Your assignment - All of the entries need to be written out again, exactly as they are.

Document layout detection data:

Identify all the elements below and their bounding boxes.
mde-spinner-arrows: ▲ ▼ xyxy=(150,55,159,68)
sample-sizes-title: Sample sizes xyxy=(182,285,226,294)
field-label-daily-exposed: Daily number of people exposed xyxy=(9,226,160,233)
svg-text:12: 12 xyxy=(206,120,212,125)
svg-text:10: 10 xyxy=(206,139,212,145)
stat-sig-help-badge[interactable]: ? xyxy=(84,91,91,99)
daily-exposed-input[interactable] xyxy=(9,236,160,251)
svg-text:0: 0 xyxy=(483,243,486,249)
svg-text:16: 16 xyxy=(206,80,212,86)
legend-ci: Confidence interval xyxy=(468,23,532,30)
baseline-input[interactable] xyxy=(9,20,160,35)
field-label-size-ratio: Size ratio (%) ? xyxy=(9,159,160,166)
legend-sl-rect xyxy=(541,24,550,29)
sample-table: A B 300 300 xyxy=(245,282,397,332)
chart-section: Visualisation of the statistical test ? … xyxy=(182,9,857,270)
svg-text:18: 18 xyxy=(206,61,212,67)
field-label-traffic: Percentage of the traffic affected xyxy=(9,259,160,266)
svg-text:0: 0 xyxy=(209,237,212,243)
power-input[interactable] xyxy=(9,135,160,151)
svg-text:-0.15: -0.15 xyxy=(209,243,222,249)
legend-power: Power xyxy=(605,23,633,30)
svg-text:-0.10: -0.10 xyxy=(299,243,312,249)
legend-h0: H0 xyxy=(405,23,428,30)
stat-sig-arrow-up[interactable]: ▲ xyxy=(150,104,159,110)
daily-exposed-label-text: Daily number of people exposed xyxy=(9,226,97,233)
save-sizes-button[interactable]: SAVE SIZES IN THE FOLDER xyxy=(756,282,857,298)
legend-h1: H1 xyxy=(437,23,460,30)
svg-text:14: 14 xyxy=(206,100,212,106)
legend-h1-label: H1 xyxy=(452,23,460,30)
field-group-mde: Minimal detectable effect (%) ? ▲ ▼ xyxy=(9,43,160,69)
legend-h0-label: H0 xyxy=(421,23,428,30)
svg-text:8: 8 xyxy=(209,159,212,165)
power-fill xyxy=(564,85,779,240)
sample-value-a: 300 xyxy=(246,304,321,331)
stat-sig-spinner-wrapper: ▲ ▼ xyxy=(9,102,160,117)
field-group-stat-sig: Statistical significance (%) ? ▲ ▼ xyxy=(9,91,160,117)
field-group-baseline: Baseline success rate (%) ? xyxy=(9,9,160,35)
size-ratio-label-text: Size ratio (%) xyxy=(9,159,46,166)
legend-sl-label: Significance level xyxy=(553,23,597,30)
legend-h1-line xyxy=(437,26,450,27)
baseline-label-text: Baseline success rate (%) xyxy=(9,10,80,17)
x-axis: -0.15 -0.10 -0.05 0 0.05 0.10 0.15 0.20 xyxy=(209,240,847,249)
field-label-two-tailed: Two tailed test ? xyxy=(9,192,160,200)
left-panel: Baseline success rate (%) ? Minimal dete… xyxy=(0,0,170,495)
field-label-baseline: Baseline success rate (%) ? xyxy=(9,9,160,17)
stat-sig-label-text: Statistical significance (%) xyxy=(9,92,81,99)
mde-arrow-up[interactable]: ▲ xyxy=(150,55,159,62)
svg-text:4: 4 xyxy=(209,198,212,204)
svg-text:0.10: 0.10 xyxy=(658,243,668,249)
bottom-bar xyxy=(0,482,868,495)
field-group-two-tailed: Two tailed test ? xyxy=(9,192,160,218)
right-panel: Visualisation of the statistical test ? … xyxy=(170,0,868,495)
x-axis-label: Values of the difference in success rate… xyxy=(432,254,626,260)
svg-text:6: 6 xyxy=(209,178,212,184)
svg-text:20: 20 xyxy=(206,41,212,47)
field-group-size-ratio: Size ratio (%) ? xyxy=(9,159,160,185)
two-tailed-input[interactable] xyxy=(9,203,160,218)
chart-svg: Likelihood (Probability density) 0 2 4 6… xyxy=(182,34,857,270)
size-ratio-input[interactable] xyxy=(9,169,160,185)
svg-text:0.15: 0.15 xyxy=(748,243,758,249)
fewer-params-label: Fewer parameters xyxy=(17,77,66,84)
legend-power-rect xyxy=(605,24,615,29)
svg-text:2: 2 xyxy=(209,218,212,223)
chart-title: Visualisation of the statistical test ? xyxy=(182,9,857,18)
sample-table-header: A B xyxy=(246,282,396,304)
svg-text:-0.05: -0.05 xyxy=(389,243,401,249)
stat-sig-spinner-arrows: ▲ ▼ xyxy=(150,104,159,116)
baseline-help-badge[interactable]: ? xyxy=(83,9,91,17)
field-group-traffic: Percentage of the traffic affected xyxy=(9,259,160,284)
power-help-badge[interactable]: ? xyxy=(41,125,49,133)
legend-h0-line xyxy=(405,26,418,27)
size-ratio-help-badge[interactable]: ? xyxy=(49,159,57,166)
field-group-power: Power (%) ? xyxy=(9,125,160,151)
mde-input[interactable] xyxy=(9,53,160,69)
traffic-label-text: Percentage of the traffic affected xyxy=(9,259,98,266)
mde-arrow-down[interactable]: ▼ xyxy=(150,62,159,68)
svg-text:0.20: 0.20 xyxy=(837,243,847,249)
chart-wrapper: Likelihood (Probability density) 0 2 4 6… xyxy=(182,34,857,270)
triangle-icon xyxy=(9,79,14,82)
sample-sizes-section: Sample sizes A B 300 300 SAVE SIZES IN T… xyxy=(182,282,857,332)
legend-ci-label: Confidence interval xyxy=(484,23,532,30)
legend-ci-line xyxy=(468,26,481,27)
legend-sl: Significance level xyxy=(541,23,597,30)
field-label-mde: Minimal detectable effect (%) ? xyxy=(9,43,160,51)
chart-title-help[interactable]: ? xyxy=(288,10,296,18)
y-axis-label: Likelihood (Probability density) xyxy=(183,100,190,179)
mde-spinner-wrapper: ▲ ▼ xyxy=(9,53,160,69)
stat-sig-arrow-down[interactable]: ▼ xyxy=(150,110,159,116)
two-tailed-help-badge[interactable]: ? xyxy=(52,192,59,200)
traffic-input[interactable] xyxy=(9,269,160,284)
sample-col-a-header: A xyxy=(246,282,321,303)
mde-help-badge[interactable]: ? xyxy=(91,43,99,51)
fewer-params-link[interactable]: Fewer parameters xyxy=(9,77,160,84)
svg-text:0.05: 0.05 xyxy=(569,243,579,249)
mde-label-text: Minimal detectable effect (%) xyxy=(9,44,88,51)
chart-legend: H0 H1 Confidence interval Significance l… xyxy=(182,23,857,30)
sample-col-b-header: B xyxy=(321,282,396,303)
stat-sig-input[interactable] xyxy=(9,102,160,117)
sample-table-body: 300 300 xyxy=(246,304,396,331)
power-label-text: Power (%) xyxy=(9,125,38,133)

Completed exercise -
Identify all the elements below and their bounding boxes.
mde-spinner-arrows: ▲ ▼ xyxy=(150,55,159,68)
sample-sizes-title: Sample sizes xyxy=(182,285,226,294)
field-label-daily-exposed: Daily number of people exposed xyxy=(9,226,160,233)
svg-text:12: 12 xyxy=(206,120,212,125)
svg-text:10: 10 xyxy=(206,139,212,145)
stat-sig-help-badge[interactable]: ? xyxy=(84,91,91,99)
daily-exposed-input[interactable] xyxy=(9,236,160,251)
svg-text:0: 0 xyxy=(483,243,486,249)
svg-text:16: 16 xyxy=(206,80,212,86)
legend-ci: Confidence interval xyxy=(468,23,532,30)
baseline-input[interactable] xyxy=(9,20,160,35)
field-label-size-ratio: Size ratio (%) ? xyxy=(9,159,160,166)
legend-sl-rect xyxy=(541,24,550,29)
sample-table: A B 300 300 xyxy=(245,282,397,332)
chart-section: Visualisation of the statistical test ? … xyxy=(182,9,857,270)
svg-text:18: 18 xyxy=(206,61,212,67)
field-label-traffic: Percentage of the traffic affected xyxy=(9,259,160,266)
svg-text:0: 0 xyxy=(209,237,212,243)
power-input[interactable] xyxy=(9,135,160,151)
svg-text:-0.15: -0.15 xyxy=(209,243,222,249)
legend-power: Power xyxy=(605,23,633,30)
svg-text:-0.10: -0.10 xyxy=(299,243,312,249)
legend-h0: H0 xyxy=(405,23,428,30)
stat-sig-arrow-up[interactable]: ▲ xyxy=(150,104,159,110)
daily-exposed-label-text: Daily number of people exposed xyxy=(9,226,97,233)
save-sizes-button[interactable]: SAVE SIZES IN THE FOLDER xyxy=(756,282,857,298)
legend-h1: H1 xyxy=(437,23,460,30)
svg-text:14: 14 xyxy=(206,100,212,106)
legend-h1-label: H1 xyxy=(452,23,460,30)
field-group-mde: Minimal detectable effect (%) ? ▲ ▼ xyxy=(9,43,160,69)
legend-h0-label: H0 xyxy=(421,23,428,30)
svg-text:8: 8 xyxy=(209,159,212,165)
power-fill xyxy=(564,85,779,240)
sample-value-a: 300 xyxy=(246,304,321,331)
stat-sig-spinner-wrapper: ▲ ▼ xyxy=(9,102,160,117)
field-group-stat-sig: Statistical significance (%) ? ▲ ▼ xyxy=(9,91,160,117)
field-group-baseline: Baseline success rate (%) ? xyxy=(9,9,160,35)
size-ratio-label-text: Size ratio (%) xyxy=(9,159,46,166)
legend-sl-label: Significance level xyxy=(553,23,597,30)
legend-h1-line xyxy=(437,26,450,27)
baseline-label-text: Baseline success rate (%) xyxy=(9,10,80,17)
x-axis: -0.15 -0.10 -0.05 0 0.05 0.10 0.15 0.20 xyxy=(209,240,847,249)
field-label-two-tailed: Two tailed test ? xyxy=(9,192,160,200)
left-panel: Baseline success rate (%) ? Minimal dete… xyxy=(0,0,170,495)
field-label-baseline: Baseline success rate (%) ? xyxy=(9,9,160,17)
stat-sig-label-text: Statistical significance (%) xyxy=(9,92,81,99)
mde-arrow-up[interactable]: ▲ xyxy=(150,55,159,62)
svg-text:4: 4 xyxy=(209,198,212,204)
svg-text:0.10: 0.10 xyxy=(658,243,668,249)
bottom-bar xyxy=(0,482,868,495)
field-group-two-tailed: Two tailed test ? xyxy=(9,192,160,218)
right-panel: Visualisation of the statistical test ? … xyxy=(170,0,868,495)
x-axis-label: Values of the difference in success rate… xyxy=(432,254,626,260)
svg-text:6: 6 xyxy=(209,178,212,184)
svg-text:20: 20 xyxy=(206,41,212,47)
field-group-size-ratio: Size ratio (%) ? xyxy=(9,159,160,185)
two-tailed-input[interactable] xyxy=(9,203,160,218)
chart-svg: Likelihood (Probability density) 0 2 4 6… xyxy=(182,34,857,270)
size-ratio-input[interactable] xyxy=(9,169,160,185)
svg-text:0.15: 0.15 xyxy=(748,243,758,249)
fewer-params-label: Fewer parameters xyxy=(17,77,66,84)
legend-power-rect xyxy=(605,24,615,29)
svg-text:2: 2 xyxy=(209,218,212,223)
chart-title: Visualisation of the statistical test ? xyxy=(182,9,857,18)
sample-table-header: A B xyxy=(246,282,396,304)
svg-text:-0.05: -0.05 xyxy=(389,243,401,249)
stat-sig-spinner-arrows: ▲ ▼ xyxy=(150,104,159,116)
baseline-help-badge[interactable]: ? xyxy=(83,9,91,17)
field-group-traffic: Percentage of the traffic affected xyxy=(9,259,160,284)
power-help-badge[interactable]: ? xyxy=(41,125,49,133)
legend-h0-line xyxy=(405,26,418,27)
size-ratio-help-badge[interactable]: ? xyxy=(49,159,57,166)
field-group-power: Power (%) ? xyxy=(9,125,160,151)
mde-input[interactable] xyxy=(9,53,160,69)
traffic-label-text: Percentage of the traffic affected xyxy=(9,259,98,266)
mde-arrow-down[interactable]: ▼ xyxy=(150,62,159,68)
svg-text:0.20: 0.20 xyxy=(837,243,847,249)
chart-wrapper: Likelihood (Probability density) 0 2 4 6… xyxy=(182,34,857,270)
triangle-icon xyxy=(9,79,14,82)
sample-sizes-section: Sample sizes A B 300 300 SAVE SIZES IN T… xyxy=(182,282,857,332)
legend-ci-label: Confidence interval xyxy=(484,23,532,30)
legend-ci-line xyxy=(468,26,481,27)
legend-sl: Significance level xyxy=(541,23,597,30)
field-label-mde: Minimal detectable effect (%) ? xyxy=(9,43,160,51)
chart-title-help[interactable]: ? xyxy=(288,10,296,18)
y-axis-label: Likelihood (Probability density) xyxy=(183,100,190,179)
mde-spinner-wrapper: ▲ ▼ xyxy=(9,53,160,69)
stat-sig-arrow-down[interactable]: ▼ xyxy=(150,110,159,116)
two-tailed-help-badge[interactable]: ? xyxy=(52,192,59,200)
traffic-input[interactable] xyxy=(9,269,160,284)
sample-col-a-header: A xyxy=(246,282,321,303)
mde-help-badge[interactable]: ? xyxy=(91,43,99,51)
fewer-params-link[interactable]: Fewer parameters xyxy=(9,77,160,84)
svg-text:0.05: 0.05 xyxy=(569,243,579,249)
mde-label-text: Minimal detectable effect (%) xyxy=(9,44,88,51)
chart-legend: H0 H1 Confidence interval Significance l… xyxy=(182,23,857,30)
sample-col-b-header: B xyxy=(321,282,396,303)
stat-sig-input[interactable] xyxy=(9,102,160,117)
sample-table-body: 300 300 xyxy=(246,304,396,331)
power-label-text: Power (%) xyxy=(9,125,38,133)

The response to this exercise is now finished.